In the late nineteenth century canaries were used as gas indicators in coal mines. Their rapid breathing and delicate nature served as an early warning of the buildup of toxic or explosive gases, giving miners warning and time to escape. Miners welcomed their chirping and treated the birds as pets.
While mechanical devices have since replaced canaries in mining the birds were used gas detectors in WWI and more recently in the Gulf War, where they were code-named ELVIS (Early Liquid Vapour Indicator System).

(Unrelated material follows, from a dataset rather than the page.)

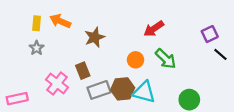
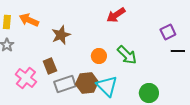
red arrow: (154, 29) -> (116, 15), moved
black line: (220, 54) -> (178, 51), turned -40
cyan triangle: (144, 92) -> (107, 86), turned 30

Artists perform a similar function, although it is not deadly gasses that they warn of but toxic economics. Art, serving no practical function, is the most useless of all products and accordingly is the very first business to feel the effects of economic disturbances. This makes art the Mother of all Canaries. At the first sniff of impending financial distress (an entirely imaginary condition for those of wealth) buyers flee the art market like miners fled coal mines when the canaries stopped singing.

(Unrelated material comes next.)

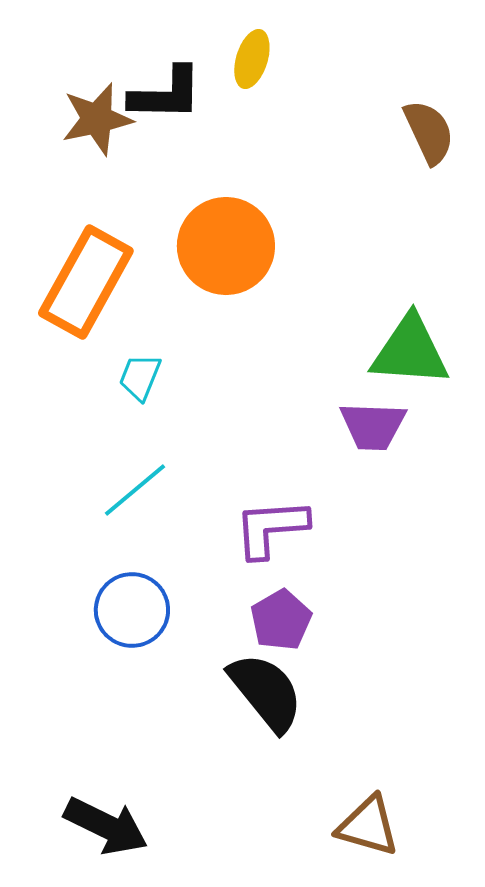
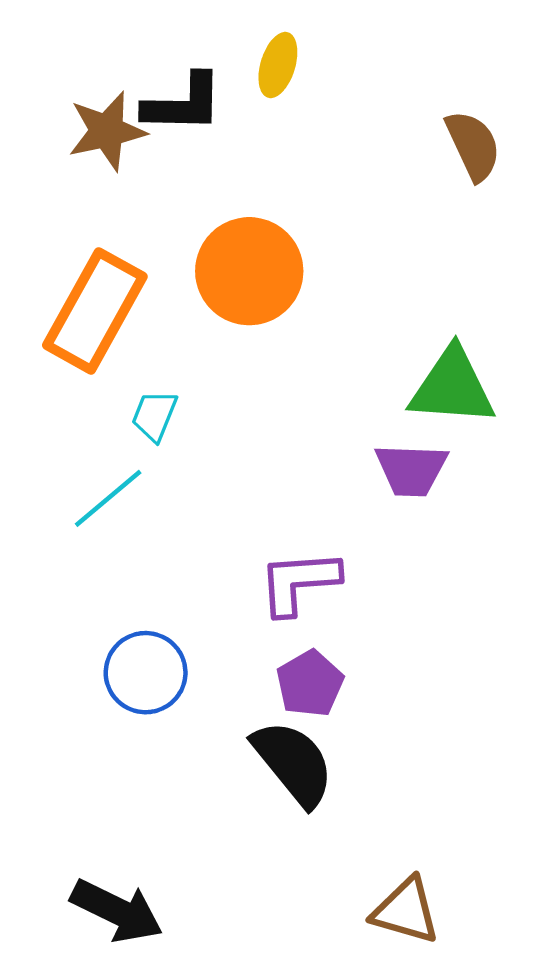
cyan line: (135, 490) -> (108, 498), moved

WWI British soldier with canary
Like canaries, we are expendable. Artists are the foundation of a global $700 billion industry, but you would never know that from the way we are treated.
There are many galleries that prey on artists. Their scams range from opaque transactions with supposedly huge discounts to outright theft of artists’ works. Working artists* must endure all sorts of ill behavior and find it difficult if not impossible to defend themselves in a legal system that caters to the highest bidder.

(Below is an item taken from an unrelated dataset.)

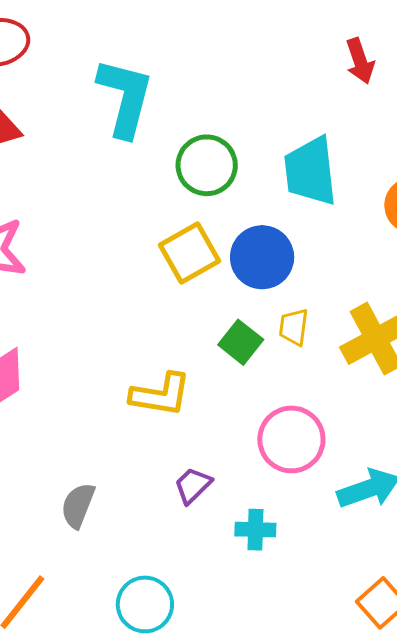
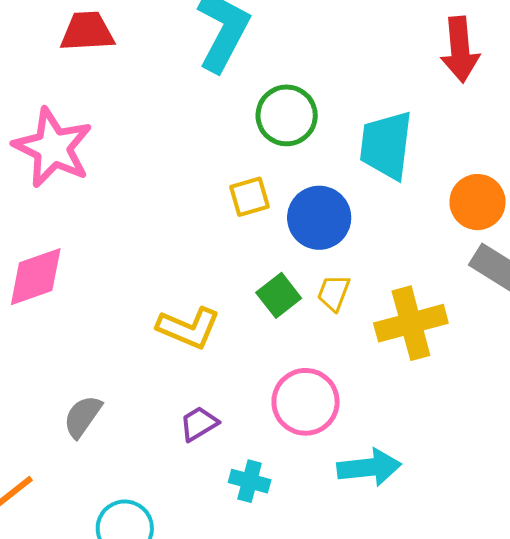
red arrow: (360, 61) -> (460, 49), size x1.4
yellow square: (189, 253) -> (250, 197), size x0.7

Pay-to-play is the most ubiquitous scam. “Competitions” for exhibitions are hosted by galleries, but there is almost always an entry fee. On CaFÉ (callforentry.org), “no fee” opportunities to submit your work are free, but there is often a fee if you are accepted. Many of these “opportunities” are for digital exhibitions - posting your images online. Do the math: if a galleries receives 1,000 entries at $35, that’s $35,000. This is a harvesting scam that preys on those trying to promote their work, especially aspiring artists**.
A particularly egregious example of this is Artconnect.com, which is run by an artist. Artconnect is a ‘free’ listing of opportunities for artists, but it is limited to a free viewing 5 listings per month without a monthly subscription fee, which only becomes evident after you register. I’m betting that the “artist” running this scam derives more income from his so-called service - which is available for free on numerous other sites - than he does from sales of his art.
Peggy Guggenheim at the Venice Biennale, 1948
Itsliquid.com is arguably the most recognized of the pay-to-play scams, currently hosting five (5!) open calls. Their invitations to show at the Venice Biennale are spread far and wide - I get one every year. After some digging it turns out that they’re not showing IN the Venice Biennale, but in Venice at the same time. According to some artists, after you pay to ship your art to Italy, Itsliquid sends a bill for exhibition fees based on the size of the work. Others have had their work confiscated for not paying the exhibition fee, or simply not returned.
Social responsibility is not supposed to be an oxymoron. The great patrons of the arts - from the House of Medici to Peggy Guggenheim - are long gone. It is no longer the moral obligation of the wealthy to support the arts - or for that matter any social activity that does not reward them personally - now all they do is hondle for the largest possible discount, as if the can’t afford pay retail. According to NY Times, Agnes Gund is the last real patrons of the arts, cited in an aptly article titled Is Agnes Gund the Last Good Rich Person?
VOLATILE, Miles Jaffe
On the bright side, I live a modest and reasonably comfortable life. I eat well, sleep well, and work on the things I want to work on, when I want to. I know my place and I don’t aspire to more. The difficulty in art is not with making it - which highly challenging and immensely satisfying - it is with the business of art. All I can do is keep chirping.
* A “working artist” as someone who actually makes a living making art. This does not include trust fund artists or those with other means of income. This is not to belittle the works such people create, but rather to point out the difference between casually making art and navigating the art world out of necessity.
** Aspiring artists are those who create with a passion but maintain jobs of various sorts in order to survive and fund their art. Aspiring artists are desperate to get into a show - or better yet get gallery representation - and accordingly are easy prey. Playing lotto probably has better odds of success than paying galleries for the privilege of submitting your work for their review.